In duplicating the lines below, keep every word unchanged and drop the pictures.

------ SOURCE INFORMATION ------

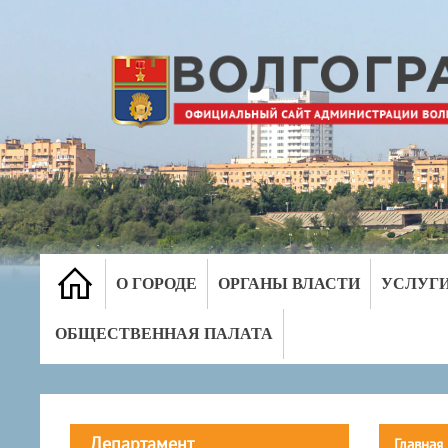
О ГОРОДЕ
ОРГАНЫ ВЛАСТИ
УСЛУГ
ОБЩЕСТВЕННАЯ ПАЛАТА
Департамент
Главная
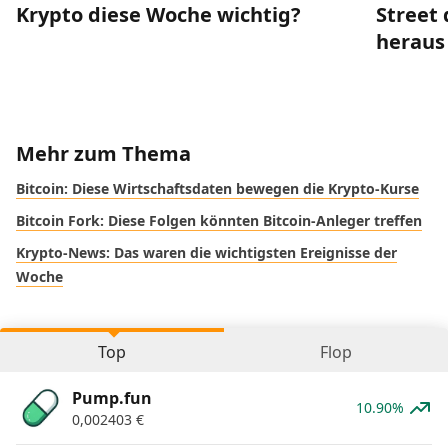
Krypto diese Woche wichtig?
Street 
heraus
Mehr zum Thema
Bitcoin: Diese Wirtschaftsdaten bewegen die Krypto-Kurse
Bitcoin Fork: Diese Folgen könnten Bitcoin-Anleger treffen
Krypto-News: Das waren die wichtigsten Ereignisse der
Woche
Top
Flop
Pump.fun
10.90%
0,002403
€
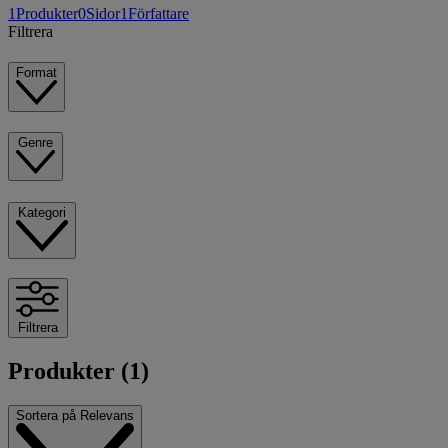
1
Produkter
0
Sidor
1
Författare
Filtrera
Format
Genre
Kategori
Filtrera
Produkter (1)
Sortera på
Relevans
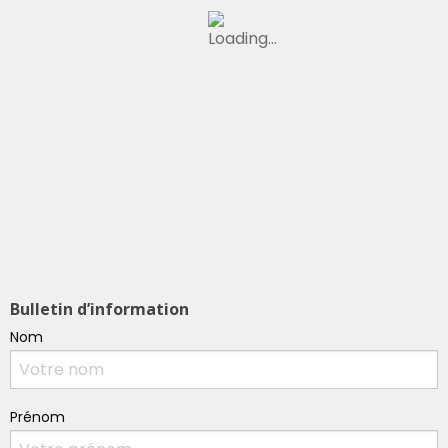
Bulletin d’information
Nom
Prénom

------

### ANSWER BOX
О ГОРОДЕ
ОРГАНЫ ВЛАСТИ
УСЛУГ
ОБЩЕСТВЕННАЯ ПАЛАТА
Департамент
Главная
Krypto diese Woche wichtig?
Street 
heraus
Mehr zum Thema
Bitcoin: Diese Wirtschaftsdaten bewegen die Krypto-Kurse
Bitcoin Fork: Diese Folgen könnten Bitcoin-Anleger treffen
Krypto-News: Das waren die wichtigsten Ereignisse der
Woche
Top
Flop
Pump.fun
10.90%
0,002403
€
1
Produkter
0
Sidor
1
Författare
Filtrera
Format
Genre
Kategori
Filtrera
Produkter (1)
Sortera på
Relevans
Bulletin d’information
Nom
Prénom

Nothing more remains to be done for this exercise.